Re: Maximum size of vector that reduce can handle

2015-01-27 Thread Boromir Widas
I am running into this issue as well, when storing large Arrays as the
value in a kv pair
and then doing a reducebykey.
Can one of the experts please comment if it would make sense to add an
operation to
add values in place like accumulators do - this would essentially merge the
vectors for
a given key in place, avoiding multiple allocations of temp array/vectors.
This should
be faster for datasets with frequently repeated keys.

On Tue, Jan 27, 2015 at 11:03 AM, Xiangrui Meng men...@gmail.com wrote:

 60m-vector costs 480MB memory. You have 12 of them to be reduced to the
 driver. So you need ~6GB memory not counting the temp vectors generated
 from '_+_'. You need to increase driver memory to make it work. That being
 said, ~10^7 hits the limit for the current impl of glm. -Xiangrui
 On Jan 23, 2015 2:19 PM, DB Tsai dbt...@dbtsai.com wrote:

  Hi Alexander,
 
  For `reduce`, it's an action that will collect all the data from
  mapper to driver, and perform the aggregation in driver. As a result,
  if the output from the mapper is very large, and the numbers of
  partitions in mapper are large, it might cause a problem.
 
  For `treeReduce`, as the name indicates, the way it works is in the
  first layer, it aggregates the output of the mappers two by two
  resulting half of the numbers of output. And then, we continuously do
  the aggregation layer by layer. The final aggregation will be done in
  driver but in this time, the numbers of data are small.
 
  By default, depth 2 is used, so if you have so many partitions of
  large vector, this may still cause issue. You can increase the depth
  into higher numbers such that in the final reduce in driver, the
  number of partitions are very small.
 
  Sincerely,
 
  DB Tsai
  ---
  Blog: https://www.dbtsai.com
  LinkedIn: https://www.linkedin.com/in/dbtsai
 
 
 
  On Fri, Jan 23, 2015 at 12:07 PM, Ulanov, Alexander
  alexander.ula...@hp.com wrote:
   Hi DB Tsai,
  
   Thank you for your suggestion. Actually, I've started my experiments
  with treeReduce. Originally, I had vv.treeReduce(_ + _, 2) in my
 script
  exactly because MLlib optimizers are using it, as you pointed out with
  LBFGS. However, it leads to the same problems as reduce, but presumably
  not so directly. As far as I understand, treeReduce limits the number of
  communications between workers and master forcing workers to partially
  compute the reduce operation.
  
   Are you sure that driver will first collect all results (or all partial
  results in treeReduce) and ONLY then perform aggregation?

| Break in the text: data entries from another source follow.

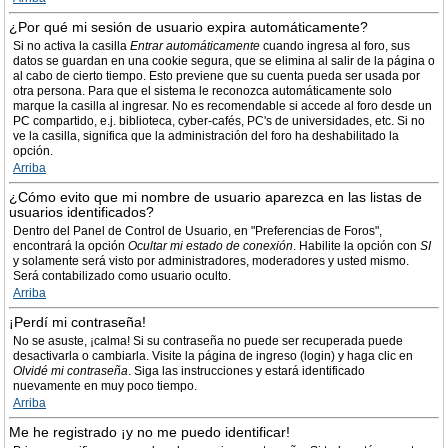
¿Por qué mi sesión de usuario expira automáticamente?
Si no activa la casilla
Entrar automáticamente
cuando ingresa al foro, sus
datos se guardan en una cookie segura, que se elimina al salir de la página o
al cabo de cierto tiempo. Esto previene que su cuenta pueda ser usada por
otra persona. Para que el sistema le reconozca automáticamente solo
marque la casilla al ingresar. No es recomendable si accede al foro desde un
PC compartido, e.j. biblioteca, cyber-cafés, PC's de universidades, etc. Si no
ve la casilla, significa que la administración del foro ha deshabilitado la
opción.
Arriba
¿Cómo evito que mi nombre de usuario aparezca en las listas de
usuarios identificados?
Dentro del Panel de Control de Usuario, en "Preferencias de Foros",
encontrará la opción
Ocultar mi estado de conexión
. Habilite la opción con
SI
y solamente será visto por administradores, moderadores y usted mismo.
Será contabilizado como usuario oculto.
Arriba
¡Perdí mi contraseña!
No se asuste, ¡calma! Si su contraseña no puede ser recuperada puede
desactivarla o cambiarla. Visite la página de ingreso (login) y haga clic en
Olvidé mi contraseña
. Siga las instrucciones y estará identificado
nuevamente en muy poco tiempo.
Arriba
Me he registrado ¡y no me puedo identificar!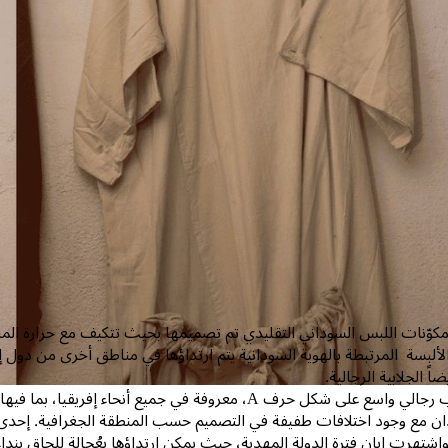
كوّنات اللبس السوداني التقليدي تم تصميمها بحيث تتكيف مع حرارة المناخ
لبسة المرتبطة بالهوية السودانية يتم ارتداؤها في مناطق أخرى من دول إفر
اً الجلابية الرجالية.
الجلابية ثوب رجالي واسع على شكل حرف A، معروفة في جميع أنحا
ان مع وجود اختلافات طفيفة في التصميم حسب المنطقة الجغرافية. إحدى الت
واشتهرت إبان فترة الدولة المهدية، حيث يمكن ارتداؤها بعُجالة للحاق بن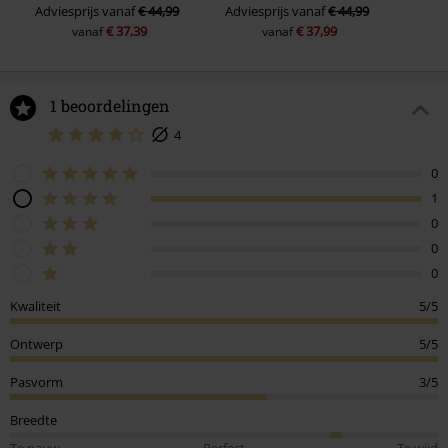
Adviesprijs
vanaf
€ 44,99
Adviesprijs
vanaf
€ 44,99
€ 37,39
€ 37,99
vanaf
vanaf
1 beoordelingen
4
0
1
0
0
0
Kwaliteit
5/5
Ontwerp
5/5
Pasvorm
3/5
Breedte
Te nauw
Perfect
Te wijd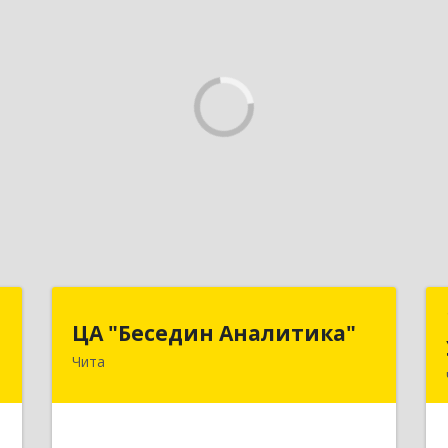
о
ЦА "Беседин Аналитика"
ЦА "Беседин Аналитика"
Чита
,
672039, Забайкальский край, Чита г,
2
Красноярская ул, дом № 24, корпус а,
оф.401
е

If that is the
  problem, then how to force it to do aggregation after receiving each
  portion of data from Workers?
  
   Best regards, Alexander
  
   -Original Message-
   From: DB Tsai [mailto:dbt...@dbtsai.com]
   Sent: Friday, January 23, 2015 11:53 AM
   To: Ulanov, Alexander
   Cc: dev@spark.apache.org
   Subject: Re: Maximum size of vector that reduce can handle
  
   Hi Alexander,
  
   When you use `reduce` to aggregate the vectors, those will actually be
  pulled into driver, and merged over there. Obviously, it's not scaleable
  given you are doing deep neural networks which have so many coefficients.
  
   Please try treeReduce instead which is what we do in linear regression
  and logistic regression.
  
   See
 
 https://github.com/apache/spark/blob/branch-1.1/mllib/src/main/scala/org/apache/spark/mllib/optimization/LBFGS.scala
   for example.
  
   val (gradientSum, lossSum) = data.treeAggregate((Vectors.zeros(n),
  0.0))( seqOp = (c, v) = (c, v) match { case ((grad, loss), (label,
  features)) = val l = localGradient.compute( features, label, bcW.value,
  grad) (grad, loss + l) }, combOp = (c1, c2) = (c1, c2) match { case
  ((grad1, loss1), (grad2, loss2)) = axpy(1.0, grad2, grad1) (grad1,
 loss1 +
  loss2)
   })
  
   Sincerely,
  
   DB Tsai
   ---
   Blog: https://www.dbtsai.com
   LinkedIn: https://www.linkedin.com/in/dbtsai
  
  
  
   On Fri, Jan 23, 2015 at 10:00 AM, Ulanov, Alexander 
  alexander.ula...@hp.com wrote:
   Dear Spark developers,
  
   I am trying to measure the Spark reduce performance for big vectors.
 My
  motivation is related to machine learning gradient. Gradient is a vector
  that is computed on each worker and then all results need to be summed up
  and broadcasted back to workers. For example, present machine learning
  applications involve very long parameter vectors, for deep neural
 networks
  it can be up to 2Billions. So, I want to measure the time that is needed
  for this operation depending on the size of vector and number of
 workers. I
  wrote few lines of code that assume that Spark will distribute partitions
  among all available workers. I have 6-machine cluster (Xeon 3.3GHz 4
 cores,
  16GB RAM), each runs 2 Workers.
  
   import org.apache.spark.mllib.rdd.RDDFunctions._
   import breeze.linalg._
   import 

Re: renaming SchemaRDD - DataFrame

2015-01-27 Thread Mark Hamstra
In master, Reynold has already taken care of moving Row
into org.apache.spark.sql; so, even though the implementation of Row (and
GenericRow et al.) is in Catalyst (which is more optimizer than parser),
that needn't be of concern to users of the API in its most recent state.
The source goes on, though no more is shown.